What the BOUND Teaches

This ML research BOUND demonstrates several patterns specific to experiment-driven development:

Fixed Evaluation Harness

The evaluation function (evaluate_bpb()) and data pipeline are DANGER ZONES because modifying them invalidates all previous comparisons. In ML research, the integrity of the evaluation is more important than any individual experiment result. If the agent could modify the evaluation function, it could "improve" val_bpb by lowering the bar rather than improving the model.

Single Modifiable File

Constraining the agent to only modify train.py is an extreme form of BOUND — it limits the entire creative space to a single file. This constraint is powerful because it forces architectural creativity within a narrow scope. The agent must find better training strategies, not better infrastructure.

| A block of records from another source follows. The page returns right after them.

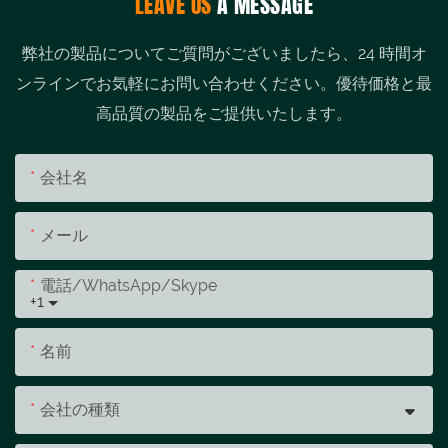
LEAVE US
A MESSAGE
弊社の製品についてご質問がございましたら、24 時間オ
ンラインでお気軽にお問い合わせください。優待価格と最
高品質の製品をご提供いたします。
会社名
メール
電話/WhatsApp/Skype
+1
名前
会社の種類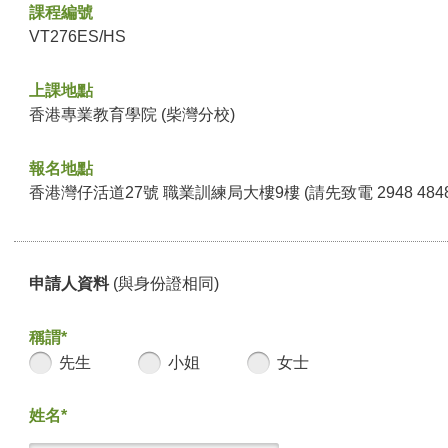
課程編號
VT276ES/HS
上課地點
香港專業教育學院 (柴灣分校)
報名地點
香港灣仔活道27號 職業訓練局大樓9樓 (請先致電 2948 48
申請人資料
(與身份證相同)
稱謂*
先生
小姐
女士
姓名*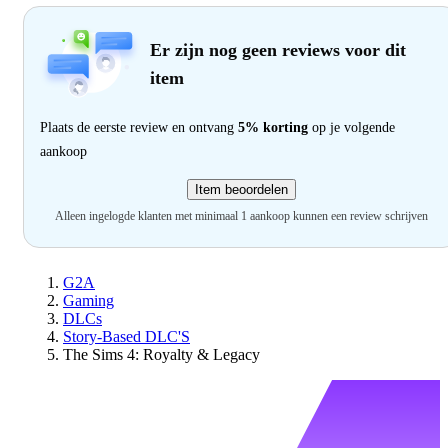
Er zijn nog geen reviews voor dit
item
Plaats de eerste review en ontvang
5% korting
op je volgende
aankoop
Item beoordelen
Alleen ingelogde klanten met minimaal 1 aankoop kunnen een review schrijven
G2A
Gaming
DLCs
Story-Based DLC'S
The Sims 4: Royalty & Legacy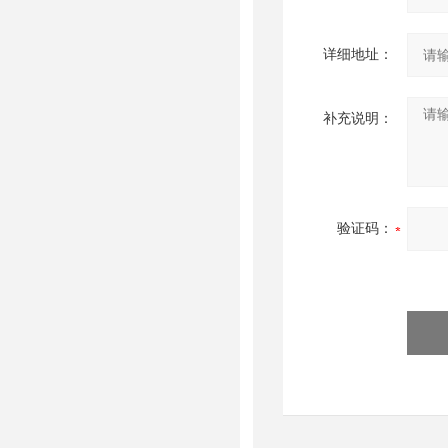
详细地址：
补充说明：
验证码：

Time Budget as an IRON LAW

The 5-minute training budget serves the same function as a financial test coverage threshold: it prevents the agent from trading compute for quality. Without this constraint, the agent might "improve" val_bpb by simply training for longer, which would not be a genuine algorithmic improvement.

Revert-on-Regression

The IRON LAW "regressions revert to previous" implements autoresearch's core loop: try something, measure, keep or discard. This is autonomous remediation in its simplest form — the agent does not need to diagnose why a regression happened, it just reverts and tries something different.

Simplicity Metric

The rule "equal val_bpb with less code is a positive result" is unusual — most systems optimize for a single numeric metric. This IRON LAW adds a second dimension: code simplicity. It prevents the agent from adding complexity that does not improve the metric, which is a common failure mode in ML experiment iteration.


Applicable Domains

This BOUND pattern applies to any autonomous experiment loop:

  • ML model training and hyperparameter search
  • Compiler optimization passes
  • Algorithm benchmarking and comparison
  • Performance regression testing
  • A/B test experiment frameworks

The key pattern is: fix the evaluation, fix the budget, let the agent iterate freely on the implementation.